[[ Records for processing open ]]

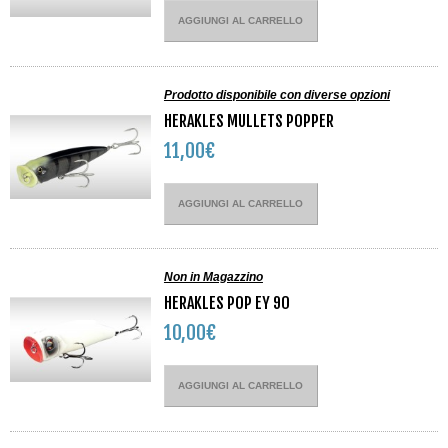
AGGIUNGI AL CARRELLO
Prodotto disponibile con diverse opzioni
HERAKLES MULLETS POPPER
11,00€
AGGIUNGI AL CARRELLO
Non in Magazzino
HERAKLES POP EY 90
10,00€
AGGIUNGI AL CARRELLO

[[ Records for processing closed ]]

Work task:
Scan the records for the word "HERAKLES" and copy every line where it is found.

Answer box:
HERAKLES MULLETS POPPER
HERAKLES POP EY 90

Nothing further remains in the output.